Deludente prova per Gus Van Sant: Promised Land si nutre di stereotipi, ovvietà e facili sentimentalismi, tralasciando anche quel poco di valido che si intravede nel buio pesto… rigorosamente a stelle e strisce. In concorso al 63esimo Festival di Berlino

La Terra Promessa è la vasta campagna della Pennsylvania sotto la quale giacciono immense riserve di gas naturale su cui le compagnie petrolifere hanno messo gli occhi. In una comunità rurale che mostra tutti gli stereotipi americani cinematografici e non giunge Steve, incaricato di raccogliere terreni su cui dare l'avvio alle ricerche e allo sfruttamento del gas.

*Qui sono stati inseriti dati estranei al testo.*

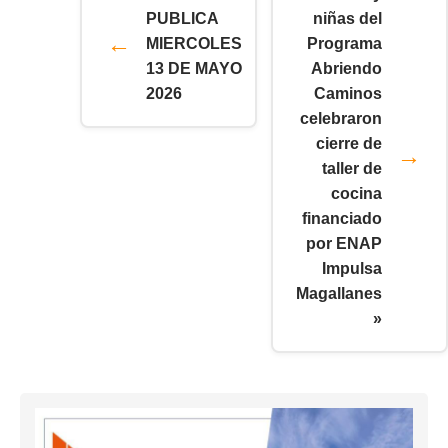
PUBLICA
niñas del
MIERCOLES
Programa
13 DE MAYO
Abriendo
2026
Caminos
celebraron
cierre de
taller de
cocina
financiado
por ENAP
Impulsa
Magallanes
»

In un'epoca in cui anche i trattori si comprano facendo i buffi alimentando una vita grama, l'inviato della compagnia pensa di portare la possibilità per un futuro migliore, che come americanamente sappiamo ha il suo prezzo. Coadiuvato dalla sua collega Sue, scopre che forse è più produttivo presentarsi affabili e amiconi piuttosto che professionali, soprattutto quando di fronte c'è una minuscola cellula ambientalista che sparge dubbi e paure su una popolazione di per sé già poco sicura e sfibrata da anni di vacche magre. Svolta finale con livrea da film di spionaggio ed un paio di colpi di scena, prevedibilissimi, che portano all'epilogo colorato di campagne in fiore, di amori rurali appena sbocciati e di coscienza pulita.

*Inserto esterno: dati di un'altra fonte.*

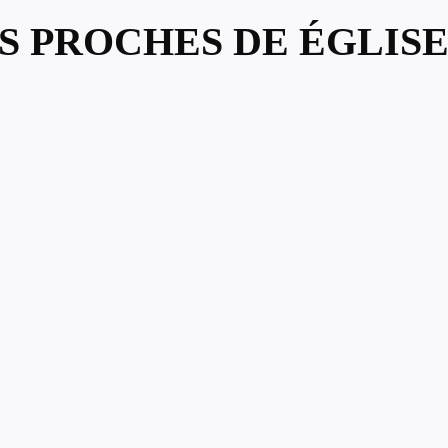
S PROCHES DE ÉGLISE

Pomposamente annunciato come opera ecologista per eccellenza che pone all'attenzione il tema dello sfruttamento del sottosuolo e i suoi rischi, il film appare più come una discesa all'inferno e una resurrezione per il protagonista in carriera. Nonostante presenti qualche spunto che avrebbe meritato miglior approfondimento (il dilemma della scelta, il valore del denaro e dell'inganno), Promised Land è lavoro che delude profondamente, a maggior ragione se pensiamo che dietro la macchina da presa c'è un regista che come pochi sa essere profondo e tagliente (Paranoid Park ed Elephant, sono film a loro modo eccellenti): ma Gus Van Sant evidentemente non è stato in grado di correggere in corsa soggetto e sceneggiatura scritti da altri (Matt Damon, che avrebbe dovuto anche dirigerlo, e John Krasinski su una storia di Dave Eggers) ed il guazzabuglio alla fine è evidente, quasi inevitabile.
Neppure quella campagna, una volta ventre ricco di un paese che ne ha scritto l'epica, frequentemente scenario di storie splendide (vedi il primo Malick ad esempio), riesce a regalare momenti che diano slancio al film, al punto che forse la migliore scena è quella in cui nel solito bar, dove si celebrano le solite serate per dilettanti, sentiamo cantare Dancing in the Dark di Bruce Springsteen con voci rotte dall'alcool e dal fumo, privilegiando viceversa situazioni scontate fatte di solite donne crepuscolari in cerca di avventure notturne, di bicchieri ripieni di alcool e tintinnanti ghiaccio, di cappellini da baseball e di campi arati, condite da un finale degno del miglior lavoro dozzinale nonché scarsamente credibile se non per chi è convinto che l'amore e la coscienza pulita vincano sempre.

Tutto sommato non male Matt Damon e decisamente brava Frances McDormand, l'unica che almeno ci mette la giusta ironia e cinismo.